## DIRECTIONS
Please give back each entry below unaltered, leaving the pictures out.
──────
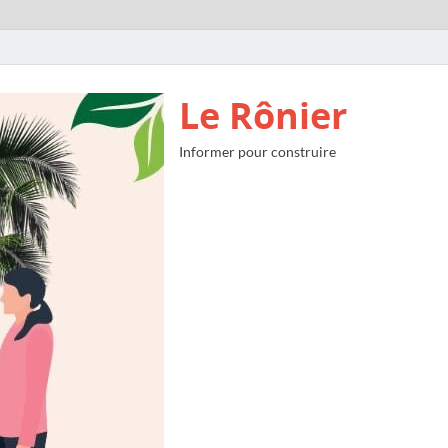
Le Rônier
Informer pour construire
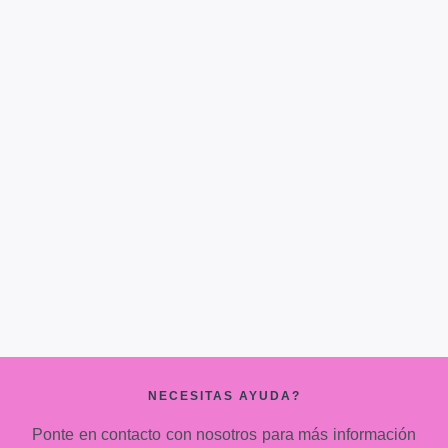
NECESITAS AYUDA?
Ponte en contacto con nosotros para más información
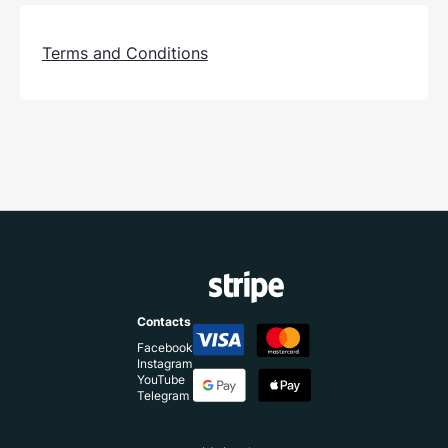
Terms and Conditions
Contacts
Facebook
Instagram
YouTube
Telegram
──────
## ANSWER TO THE PROBLEM
Le Rônier
Informer pour construire
NECESITAS AYUDA?
Ponte en contacto con nosotros para más información
Terms and Conditions
Contacts
Facebook
Instagram
YouTube
Telegram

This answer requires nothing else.